Unlike HTML & CSS, which seem designed to spread into a greater morass of obtuse and interdependant hacks with every trial-and-error iteration, SQL has always felt elegant to me.
It takes just as much time to craft an SQL query as it does to translate a design into HTML/CSS, but 99% of the time I can sit back and be proud of my handiwork; even re-using it later.
On the other hand, I have never completed a webpage without looking at the resulting markup and thinking, "What an ugly goddamn kluge." SASS and JQuery and HTML5 and CSS3 don't make a difference. Maybe I'm just bad at it, though.
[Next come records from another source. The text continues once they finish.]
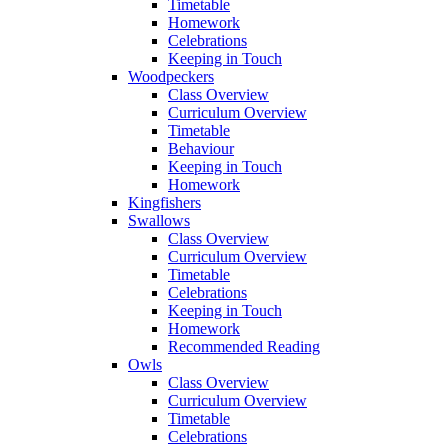
Timetable
Homework
Celebrations
Keeping in Touch
Woodpeckers
Class Overview
Curriculum Overview
Timetable
Behaviour
Keeping in Touch
Homework
Kingfishers
Swallows
Class Overview
Curriculum Overview
Timetable
Celebrations
Keeping in Touch
Homework
Recommended Reading
Owls
Class Overview
Curriculum Overview
Timetable
Celebrations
I eschew ORMs at every opportunity, and it is mysterious to me why "writes SQL for you" is such a common "feature." I would liken it to a tool which "paints paintings for you" or "designs your app for you." Why would I entrust a computer program to do something which requires the creative spark of a human?
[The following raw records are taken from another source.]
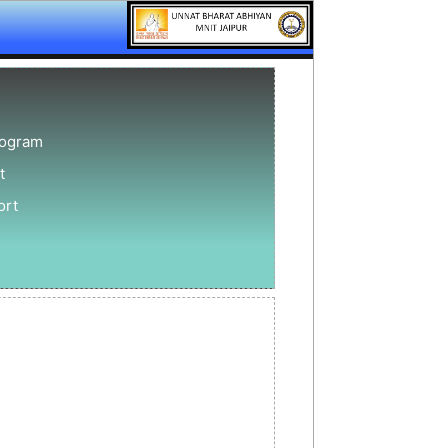
rogram
t
ort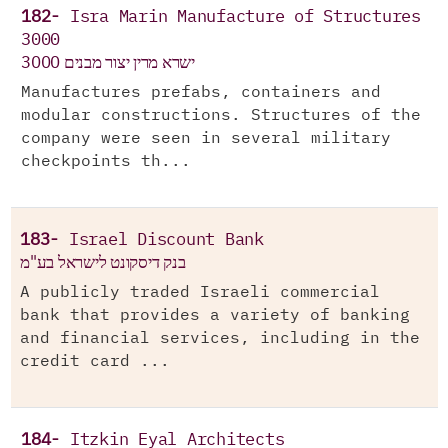
182-
Isra Marin Manufacture of Structures
3000
ישרא מרין יצור מבנים 3000
Manufactures prefabs, containers and
modular constructions. Structures of the
company were seen in several military
checkpoints th...
183-
Israel Discount Bank
בנק דיסקונט לישראל בע"מ
A publicly traded Israeli commercial
bank that provides a variety of banking
and financial services, including in the
credit card ...
184-
Itzkin Eyal Architects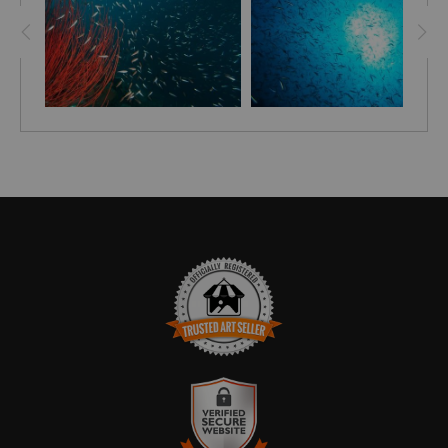
disappointed, but these little fellows, instantly changed
my mood.
TRUSTED ART SELLER
The presence of this badge signifies that this business
has officially registered with the
Art Storefronts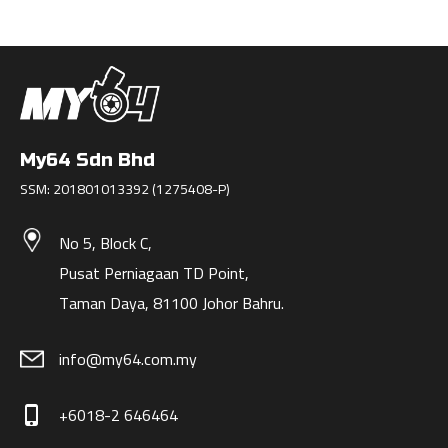
My64 Sdn Bhd
SSM: 201801013392 (1275408-P)
No 5, Block C,
Pusat Perniagaan TD Point,
Taman Daya, 81100 Johor Bahru.
info@my64.com.my
+6018-2 646464
phone_iphone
However, for that remaining 1% of complicated queries, a good developer can do a much better job than any ORM.
() The company's product was, broadly speaking, a specialized analytics engine, with temporal features. The analyses were written in a dialect of SQL-92 (just SELECT statements, plus extra features for temporal logic and currency conversion), which I had to compile to PL/SQL and T-SQL to run as stored procedures.
If so, I agree strongly, but I feel like that problem could be solved by better error reporting on the part of the compiler. I dread SQL errors now, at least with Oracle (which I work with the most often), because they almost never tell me what I need to know. To a certain extent it's essential to the abstraction of data reporting itself, but certain errors are just comically vague.
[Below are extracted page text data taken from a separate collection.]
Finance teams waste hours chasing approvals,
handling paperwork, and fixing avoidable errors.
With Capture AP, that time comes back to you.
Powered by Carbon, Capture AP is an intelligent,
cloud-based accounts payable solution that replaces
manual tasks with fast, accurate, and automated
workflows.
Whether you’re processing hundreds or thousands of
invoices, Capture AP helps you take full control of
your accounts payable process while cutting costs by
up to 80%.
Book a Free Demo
It's the Read part that gets me. I'm all for frameworks that map HTML forms to model object properties to database fields so you don't have to write boilerplate, but I don't think you can treat "Read" like the other three. For the life of me I cannot articulate my reasoning right now, elegantly or otherwise, but ORMs brush a lot of complexity under the rug in that respect.
Indexes. Everybody says it, but I'm still surprised at the number of devs who have next to no idea about index and how they work.
Few guides: Every index adds a write penalty, so don't just add them to everything. If you've got a compound index, it will only be used if the query also uses all the fields in the index (If you build an index on surname, firstname and dob, but execute select * from users where firstname="Bob" and surname="Jones", the index won't be used). Benchmark the difference each index makes, and stand back in awe at the improvement a few well places indexes can contribute.
[Edit: as pointed out below, my experience is well out of date and it looks like there's a number of database engines where the compound index thing doesn't apply]
Learn to think in sets. Most devs are used to operating on discrete pieces of data; we're not used to thinking in sets, and so writing efficient SQL doesn't come naturally. Put in the effort and learn it and you'll be well rewarded. SQL is built around sets of data, and can almost assuredly do stuff faster than your code can. Hint: anytime you find yourself getting the result of a query, iterating over the result set and executing another query for each result you're doing it wrong
Learn how your ORM works. If you're using an ORM (and most of us do), learn how to use it efficiently. This is where having a good working knowledge of SQL helps, because you can then find out how to help your ORM create good SQL. If you're using ActiveRecord, understand how to correctly use :conditions, :include etc, and what they're doing behind the scenes. Ideally you want your ORM to make one call to the DB, and to retrieve everything you need in that one call (calls are expensive, even for very small queries). Poorly written code causes the DB to get hit constantly. Not good,
I don't believe that's true, at least not for all RDBMS. I just checked the docs for MySQL and PostgreSQL and they seem to agree with me.
http://dev.mysql.com/doc/refman/5.0/en/multiple-column-index... | "The name index is an index over the last_name and first_name columns. The index can be used for queries that specify values in a known range for last_name, or for both last_name and first_name."
http://www.postgresql.org/docs/8.2/static/indexes-multicolum... | "A multicolumn B-tree index can be used with query conditions that involve any subset of the index's columns, but the index is most efficient when there are constraints on the leading (leftmost) columns"
- If I do an UPDATE query, and I don't modify indexed columns, the index doesn't need to be modified.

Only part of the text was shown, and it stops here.